Sin embargo, también existen excelentes y exitosos casos. En Noruega, Dinamarca, Suecia y Finlandia, la participación del empleo público en la economía es de 30.0, 29.1, 28.6 y 24.9 por ciento, respectivamente. En esos países, la participación del sector público es sumamente alta, pero extremadamente eficiente. Esos países figuran en los primeros lugares de los índices de desempeño económico y bienestar social.

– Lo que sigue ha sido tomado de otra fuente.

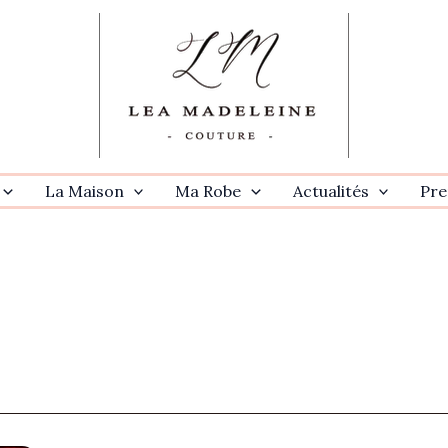
La Maison
Ma Robe
Actualités
Pre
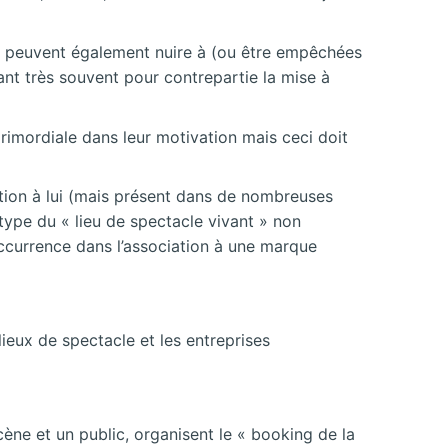
les peuvent également nuire à (ou être empêchées
ant très souvent pour contrepartie la mise à
 primordiale dans leur motivation mais ceci doit
tation à lui (mais présent dans de nombreuses
type du « lieu de spectacle vivant » non
occurrence dans l’association à une marque
lieux de spectacle et les entreprises
cène et un public, organisent le « booking de la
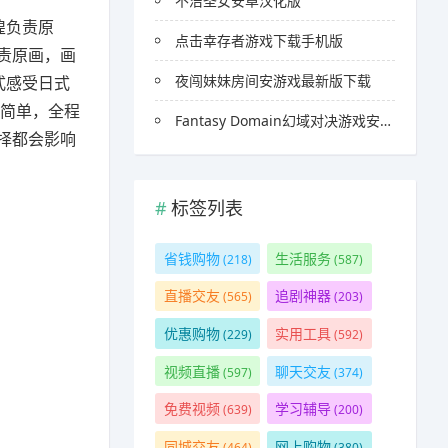
不洁圣女安卓汉化版
煌负责原
点击幸存者游戏下载手机版
责原画，画
夜闯妹妹房间安游戏最新版下载
式感受日式
别简单，全程
Fantasy Domain幻域对决游戏安卓官方版
择都会影响
标签列表
省钱购物
生活服务
(218)
(587)
直播交友
追剧神器
(565)
(203)
优惠购物
实用工具
(229)
(592)
视频直播
聊天交友
(597)
(374)
免费视频
学习辅导
(639)
(200)
同城交友
网上购物
(464)
(380)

La exigencia de una mayor intervención del gobierno en la economía continuará. Por un lado, hay muchos casos en los que el mercado no es capaz de proveer eficientemente los recursos. Por eso el gobierno interviene mediante regulaciones, como ocurrió con el sistema financiero estadounidense; produciendo servicios de forma directa como los sistemas de salud universal en Canadá, Alemania y Noruega; o mediante el sistema contributivo.

Mientras, la desigualdad en el ingreso, de oportunidades y de poder inherentes al sistema de mercado ha exigido, recientemente con más fuerza por la globalización, más esfuerzos del gobierno, ante los terribles efectos que la desigualdad tiene sobre toda la sociedad. Más aún, las iniciativas en las que los empleados y las comunidades han asumido las riendas de empresas y servicios sociales clave, han aumentado significativamente en América y Europa, siguiendo el socialismo conceptualizado antes de Karl Marx.